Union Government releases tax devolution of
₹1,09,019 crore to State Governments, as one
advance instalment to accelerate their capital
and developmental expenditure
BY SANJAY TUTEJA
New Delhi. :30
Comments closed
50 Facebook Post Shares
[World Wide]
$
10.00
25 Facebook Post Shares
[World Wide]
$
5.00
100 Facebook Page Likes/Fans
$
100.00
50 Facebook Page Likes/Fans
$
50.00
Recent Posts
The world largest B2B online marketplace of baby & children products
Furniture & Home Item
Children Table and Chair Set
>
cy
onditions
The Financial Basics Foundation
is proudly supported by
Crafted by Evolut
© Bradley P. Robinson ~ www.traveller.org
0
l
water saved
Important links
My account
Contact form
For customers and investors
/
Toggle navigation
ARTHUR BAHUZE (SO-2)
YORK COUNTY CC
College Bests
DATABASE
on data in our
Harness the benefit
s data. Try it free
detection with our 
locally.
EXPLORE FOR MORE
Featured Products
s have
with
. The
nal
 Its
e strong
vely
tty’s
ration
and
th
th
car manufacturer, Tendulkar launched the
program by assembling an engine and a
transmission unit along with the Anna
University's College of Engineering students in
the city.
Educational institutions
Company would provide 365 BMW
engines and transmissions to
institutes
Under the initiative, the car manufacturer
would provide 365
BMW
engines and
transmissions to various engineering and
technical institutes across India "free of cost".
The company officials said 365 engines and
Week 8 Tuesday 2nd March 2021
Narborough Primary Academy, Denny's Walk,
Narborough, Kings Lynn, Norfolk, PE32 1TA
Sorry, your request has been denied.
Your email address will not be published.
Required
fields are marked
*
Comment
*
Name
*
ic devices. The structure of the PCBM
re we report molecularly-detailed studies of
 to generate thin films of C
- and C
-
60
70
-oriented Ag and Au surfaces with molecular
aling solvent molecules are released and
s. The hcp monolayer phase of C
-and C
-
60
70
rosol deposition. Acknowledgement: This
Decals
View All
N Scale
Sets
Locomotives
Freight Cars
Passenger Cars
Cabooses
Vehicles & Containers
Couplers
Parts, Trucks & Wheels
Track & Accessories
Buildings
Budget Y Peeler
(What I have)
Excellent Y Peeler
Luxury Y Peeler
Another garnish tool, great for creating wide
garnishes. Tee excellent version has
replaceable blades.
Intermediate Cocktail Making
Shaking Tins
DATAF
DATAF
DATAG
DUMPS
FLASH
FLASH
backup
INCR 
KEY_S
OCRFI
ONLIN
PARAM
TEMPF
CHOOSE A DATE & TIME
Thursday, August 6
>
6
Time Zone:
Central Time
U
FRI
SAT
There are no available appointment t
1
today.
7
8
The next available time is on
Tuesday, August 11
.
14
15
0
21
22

■ **Work instructions**:
Starting with the first line above and ending with the line that holds "Track & Accessories", restate each line word for word and add nothing else.

■ **Response area**:
Union Government releases tax devolution of
₹1,09,019 crore to State Governments, as one
advance instalment to accelerate their capital
and developmental expenditure
BY SANJAY TUTEJA
New Delhi. :30
Comments closed
50 Facebook Post Shares
[World Wide]
$
10.00
25 Facebook Post Shares
[World Wide]
$
5.00
100 Facebook Page Likes/Fans
$
100.00
50 Facebook Page Likes/Fans
$
50.00
Recent Posts
The world largest B2B online marketplace of baby & children products
Furniture & Home Item
Children Table and Chair Set
>
cy
onditions
The Financial Basics Foundation
is proudly supported by
Crafted by Evolut
© Bradley P. Robinson ~ www.traveller.org
0
l
water saved
Important links
My account
Contact form
For customers and investors
/
Toggle navigation
ARTHUR BAHUZE (SO-2)
YORK COUNTY CC
College Bests
DATABASE
on data in our
Harness the benefit
s data. Try it free
detection with our 
locally.
EXPLORE FOR MORE
Featured Products
s have
with
. The
nal
 Its
e strong
vely
tty’s
ration
and
th
th
car manufacturer, Tendulkar launched the
program by assembling an engine and a
transmission unit along with the Anna
University's College of Engineering students in
the city.
Educational institutions
Company would provide 365 BMW
engines and transmissions to
institutes
Under the initiative, the car manufacturer
would provide 365
BMW
engines and
transmissions to various engineering and
technical institutes across India "free of cost".
The company officials said 365 engines and
Week 8 Tuesday 2nd March 2021
Narborough Primary Academy, Denny's Walk,
Narborough, Kings Lynn, Norfolk, PE32 1TA
Sorry, your request has been denied.
Your email address will not be published.
Required
fields are marked
*
Comment
*
Name
*
ic devices. The structure of the PCBM
re we report molecularly-detailed studies of
 to generate thin films of C
- and C
-
60
70
-oriented Ag and Au surfaces with molecular
aling solvent molecules are released and
s. The hcp monolayer phase of C
-and C
-
60
70
rosol deposition. Acknowledgement: This
Decals
View All
N Scale
Sets
Locomotives
Freight Cars
Passenger Cars
Cabooses
Vehicles & Containers
Couplers
Parts, Trucks & Wheels
Track & Accessories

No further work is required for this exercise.